Reputation: 1
I'm trying to use (.+?)
to isolate the words "I. NEED. ISOLATION" in the source below:
<strong>Label:</strong></font></td>
<td valign="top" width="82%"> <font face="Arial" size="2">
I. NEED. ISOLATION </font> </td>
using (.+?)
, I could do this:
$regex = '/stuff before(.+?)stuff after/';
and for this html, that would be:
$regex = '/<strong>Label:</strong></font></td>
<td valign="top" width="82%"> <font face="Arial" size="2">
(.+?) </font> </td>/';
but it's choking up on it because of incorrect escaping. I'm not great in PHP. Can someone please advise which characters I should also escape based on html that looks like this?

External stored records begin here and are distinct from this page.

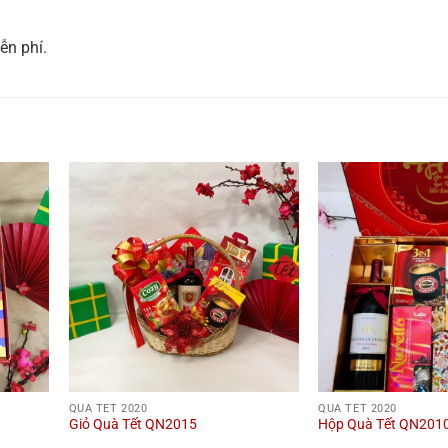
ễn phí.
QUÀ TẾT 2020
QUÀ TẾT 2020
Giỏ Quà Tết QN2015
Hộp Quà Tết QN201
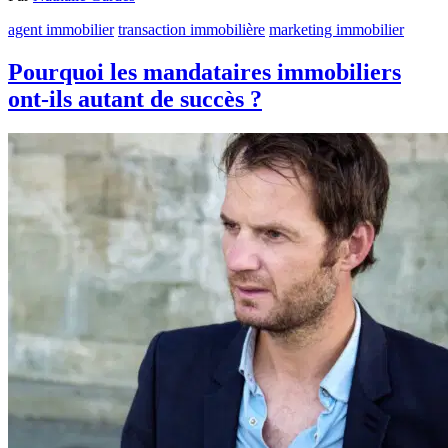
agent immobilier
transaction immobilière
marketing immobilier
Pourquoi les mandataires immobiliers
ont-ils autant de succès ?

<strong>Label:</strong></font></td>
<td valign="top" width="82%"> <font face="Arial" size="2">
I. NEED. ISOLATION </font> </td>
Note that I'm not trying to design a regex pattern. I already have the pattern nailed down with (.+?)

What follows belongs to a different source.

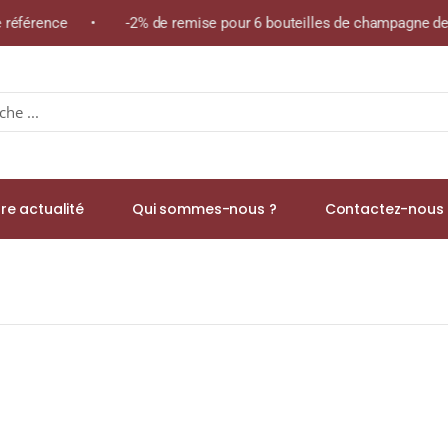
e référence • -2% de remise pour 6 bouteilles de champagne de l
re actualité
Qui sommes-nous ?
Contactez-nous 
ombottes » A.O.C. PERNAND-VERGELESSES Blanc 2024 Bouteille 75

, just need to know how to correctly escape the html so that php doesn't choke up on it.
Upvotes: 0
Views: 119
Reputation: 75232
As a matter of fact, there's nothing in that string that has special meaning in a regex (except the (.+?)
, of course). The only reason the /
is causing a problem is because you're using it as the regex delimiter. You just need to choose a different delimiter, like ~
for example:
$regex = '~<strong>Label:</strong></font></td>
<td valign="top" width="82%"> <font face="Arial" size="2">
(.+?) </font> </td>~';
Upvotes: 0
Reputation: 17817
There is a funciton that does that for you. It's named preg_quote http://pl2.php.net/preg_quote
$regex = '/'.preg_quote('<strong>Label:</strong></font></td>
<td valign="top" width="82%"> <font face="Arial" size="2">
').'(.+?)'.preg_quote(' </font> </td>).'/';
You should also be careful with case sensitivity and line breaks. I often tend to add flags to my regexps to deal with it so they look like /(.+?)/is
Upvotes: 0
Reputation: 342393
$str=<<<EOF
<strong>Label:</strong></font></td>
<td valign="top" width="82%"> <font face="Arial" size="2">
I. NEED. ISOLATION </font> </td>
EOF;
$s = explode("</font>",$str);
foreach($s as $k=>$v){
if(strpos($v,'<font face="Arial" size="2">')){
$t=explode('<font face="Arial" size="2">',$v);
print trim($t[1])."\n";
}
}
output
$ php test.php
I. NEED. ISOLATION
Upvotes: 0
Reputation: 401022
First of all, you should really not use regular expressions to try to "parse" HTML -- which is not quite regular.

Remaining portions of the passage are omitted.